[What you have to do] Return exactly the lines of the entries, from the one with "to hoist the" to the last.

[Data for the task]
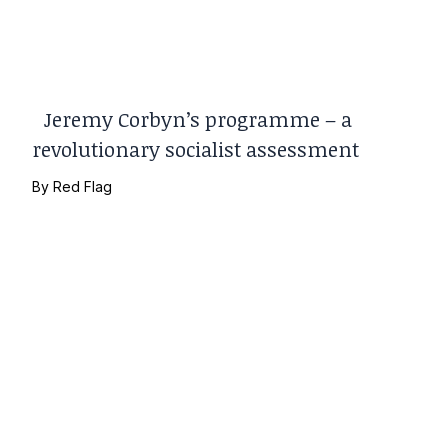
Jeremy Corbyn’s programme – a
revolutionary socialist assessment
By
Red Flag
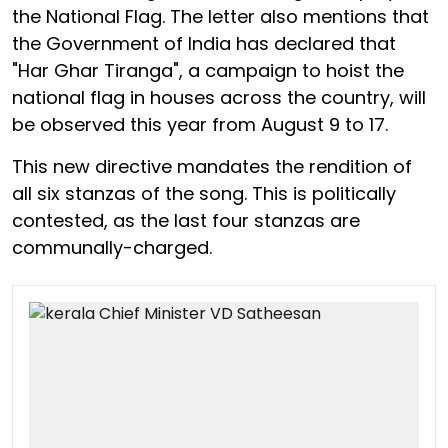
the National Flag. The letter also mentions that
the Government of India has declared that
"Har Ghar Tiranga", a campaign to hoist the
national flag in houses across the country, will
be observed this year from August 9 to 17.
This new directive mandates the rendition of
all six stanzas of the song. This is politically
contested, as the last four stanzas are
communally-charged.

[Solved exercise]
"Har Ghar Tiranga", a campaign to hoist the
national flag in houses across the country, will
be observed this year from August 9 to 17.
This new directive mandates the rendition of
all six stanzas of the song. This is politically
contested, as the last four stanzas are
communally-charged.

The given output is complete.